Friday, September 20, 2019

Morocco 2019 - Part I

Morocco - Marrakech to Rabat

We decided to visit Morocco while we were in Amsterdam. The trip we planned was a circular route beginning and ending in Marrakech. But after a couple of days in Marrakech we decided to change our itinerary and simply travel northward ending and flying out of Tangier. By doing so we would miss a few things in the south that we had planned on seeing, but instead, we’d see Chefchaouen, Tetouan and Tangier (in addition to our planned itinerary of Meknes, Volubilis and Fes).

Marrakech was a far busier city than we had envisioned (I think we were twenty or thirty years too late). The weather was warm and there was a constant swarm of people wanting to take you to shops that had good deals (because they got commissions). On the plus side, all they wanted was to sell you things. We never felt in any danger and felt very much at ease and safe. 

The remarkable thing to me was how we eased into a comfort level walking through the dimly lit, narrow passages of the Medina. Although the phone’s GPS was helpful, it was slow and at times, inaccurate. But we always managed to find our way.

The vibrant colors, the fragrant smells of spices and oils and sounds in the tight passages of the Medinas were unique. Diane and I felt quite at ease getting lost in the markets and then somehow finding  our way out and back home. 
 
















From Marrakech we took a 3 1/2 hour train ride north to Rabat, Morocco’s capital. We had hoped for interesting scenery, but it was mostly arid land with not much to offer. The train was comfortable and on time, although the air conditioning stopped functioning mid ways, making our compartment “sauna” warm.

Once we got to Rabat, we took an old beat up taxi from the train station to where our riad (hotel) was supposedly located. The taxi driver dropped us off in front of an enormous door and said “Your riad is in there - you have to walk from here! No cars”.  At first we thought he was just trying to pull one on us. But it soon became apparent that our riad was in an area cars were not allowed. It was the “Kasbah” - the old fort city of Rabat..

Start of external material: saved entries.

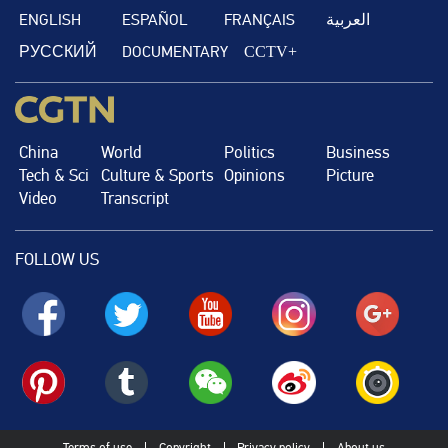
ENGLISH
ESPAÑOL
FRANÇAIS
العربية
РУССКИЙ
DOCUMENTARY
CCTV+
China
World
Politics
Business
Tech & Sci
Culture & Sports
Opinions
Picture
Video
Transcript
FOLLOW US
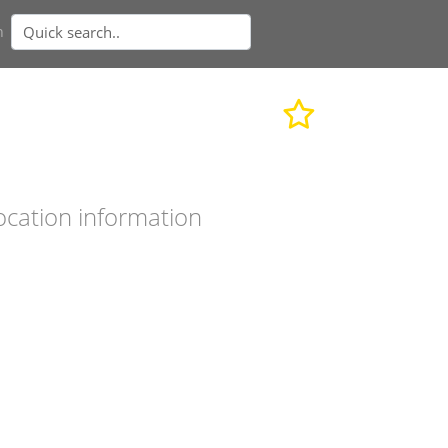
n
ocation information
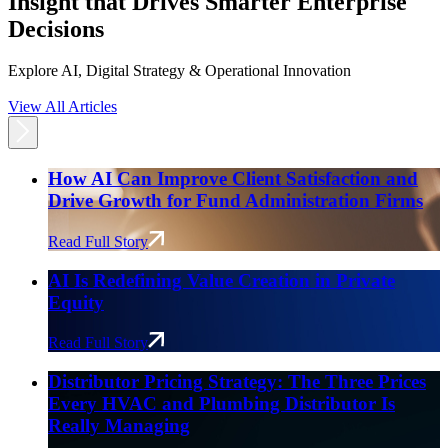
Insight that Drives Smarter Enterprise
Decisions
Explore AI, Digital Strategy & Operational Innovation
View All Articles
How AI Can Improve Client Satisfaction and
Drive Growth for Fund Administration Firms
Read Full Story
AI Is Redefining Value Creation in Private
Equity
Read Full Story
Distributor Pricing Strategy: The Three Prices
Every HVAC and Plumbing Distributor Is
Really Managing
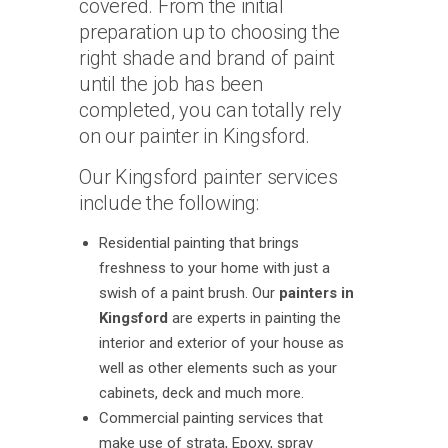
covered. From the initial
preparation up to choosing the
right shade and brand of paint
until the job has been
completed, you can totally rely
on our painter in Kingsford.
Our Kingsford painter services
include the following:
Residential painting that brings
freshness to your home with just a
swish of a paint brush. Our
painters in
Kingsford
are experts in painting the
interior and exterior of your house as
well as other elements such as your
cabinets, deck and much more.
Commercial painting services that
make use of strata, Epoxy, spray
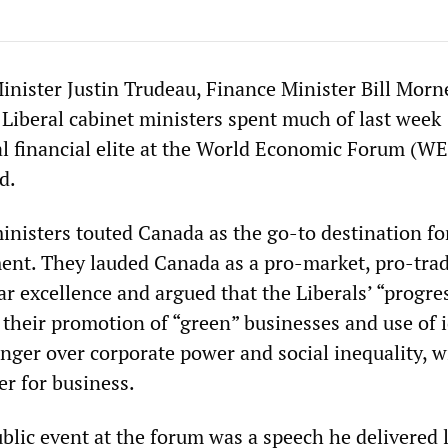
nister Justin Trudeau, Finance Minister Bill Morn
 Liberal cabinet ministers spent much of last week
al financial elite at the World Economic Forum (WE
d.
inisters touted Canada as the go-to destination fo
ment. They lauded Canada as a pro-market, pro-tra
r excellence and argued that the Liberals’ “progre
 their promotion of “green” businesses and use of i
 anger over corporate power and social inequality, w
r for business.
blic event at the forum was a speech he delivered 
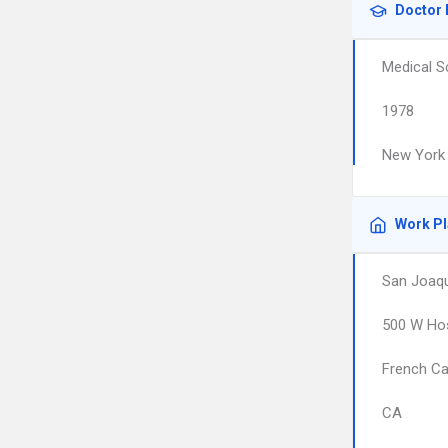
Doctor 
Medical S
1978
New York 
Work P
San Joaqu
500 W Hos
French C
CA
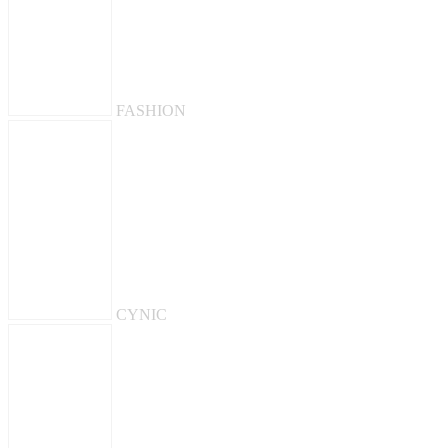
FASHION
CYNIC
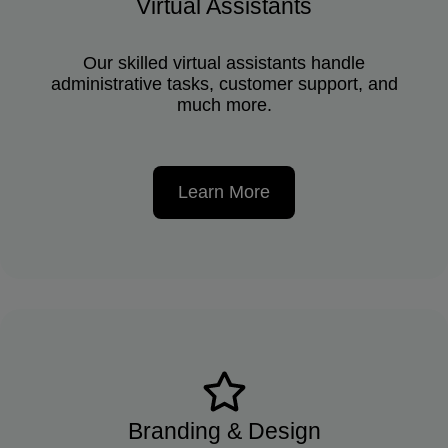
Virtual Assistants
Our skilled virtual assistants handle
administrative tasks, customer support, and
much more.
Learn More
Branding & Design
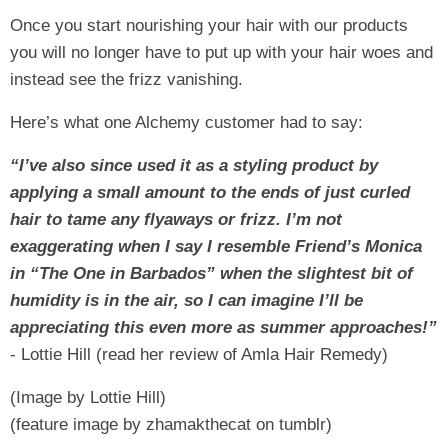
Once you start nourishing your hair with our products
you will no longer have to put up with your hair woes and
instead see the frizz vanishing.
Here’s what one Alchemy customer had to say:
“I’ve also since used it as a styling product by
applying a small amount to the ends of just curled
hair to tame any flyaways or frizz. I’m not
exaggerating when I say I resemble Friend’s Monica
in “The One in Barbados” when the slightest bit of
humidity is in the air, so I can imagine I’ll be
appreciating this even more as summer approaches!”
- Lottie Hill (read her review of Amla Hair Remedy)
(Image by Lottie Hill)
(feature image by zhamakthecat on tumblr)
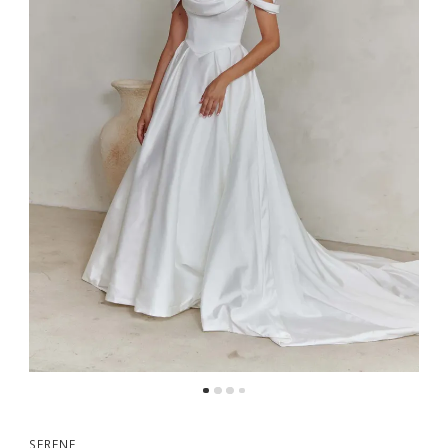
5
SERENE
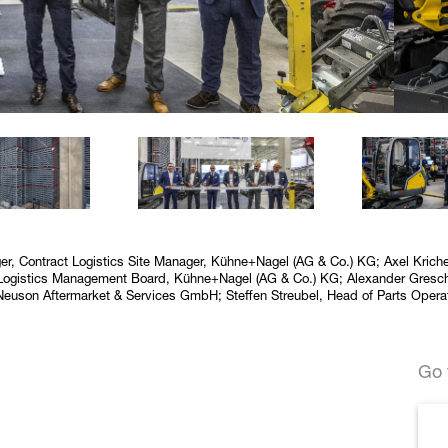
erger, Contract Logistics Site Manager, Kühne+Nagel (AG & Co.) KG; Axel Kric
t Logistics Management Board, Kühne+Nagel (AG & Co.) KG; Alexander Gresch
 Neuson Aftermarket & Services GmbH; Steffen Streubel, Head of Parts Ope
Go 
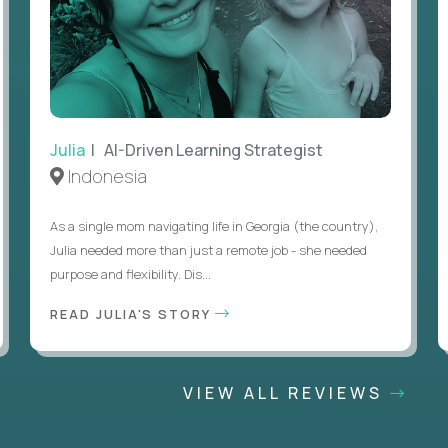
Julia
| AI-Driven Learning Strategist
Indonesia
As a single mom navigating life in Georgia (the country),
Julia needed more than just a remote job - she needed
purpose and flexibility. Dis...
READ JULIA'S STORY
VIEW ALL REVIEWS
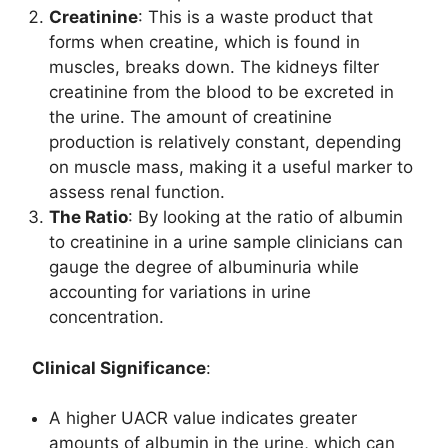
Creatinine
: This is a waste product that
forms when creatine, which is found in
muscles, breaks down. The kidneys filter
creatinine from the blood to be excreted in
the urine. The amount of creatinine
production is relatively constant, depending
on muscle mass, making it a useful marker to
assess renal function.
The Ratio
: By looking at the ratio of albumin
to creatinine in a urine sample clinicians can
gauge the degree of albuminuria while
accounting for variations in urine
concentration.
Clinical Significance
:
A higher UACR value indicates greater
amounts of albumin in the urine, which can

The walkways in the Kasbah were narrow, painted blue and white. With the help of a young fellow, we found our riad. 

Below, Diane is standing in front of our riad. 





There were cats every where you looked. This little family of cats hung around in front of our riad and were always looking for a little attention.

In Rabat, we visited the Chellah, a necropolis but also part of an area that was used by the Phoenicians (that’s hundreds of years B.C.) and later by the Romans and thereafter, by other civilizations.

A couple of frames below, a woman is feeding cats (and also keeps eels fed in a spring adjacent to where she’s sitting).










After the Chellah, we got a ride on an electric trike taxi to visit the Hassan Tower, a mausoleum built in around the 12th century. The beautiful ornate ceramic work reminded us somewhat of the Taj Mahal. All around and inside, guards were standing guard.
 



Diane had her mind set on getting real argon oil. We asked our hostess at the riad (who only spoke French) about getting some oil. She told us that we easily could find it in the souks. We searched and found a fellow who would grind the nuts and make it right on the spot. Below he is busy grinding the argon nuts into oil. 

The next frame is us having a Casablanca beer on the terrace of our riad (which is adjacent to the beach). BTW, beer and wine were not easily found in Morocco. Sometimes when I asked a clerk where one could find a beer, I’d just get a blank stare. They didn’t have a clue!






Above, Diane and I are having our evening meal with our half-bottles of wine that we got elsewhere. The people at our riad (Riad Bahia) were kind enough to allow us to indulge in our wines with our meal, but would not provide it. I mean, really, why eat dinner if you can’t have a glass of wine with it?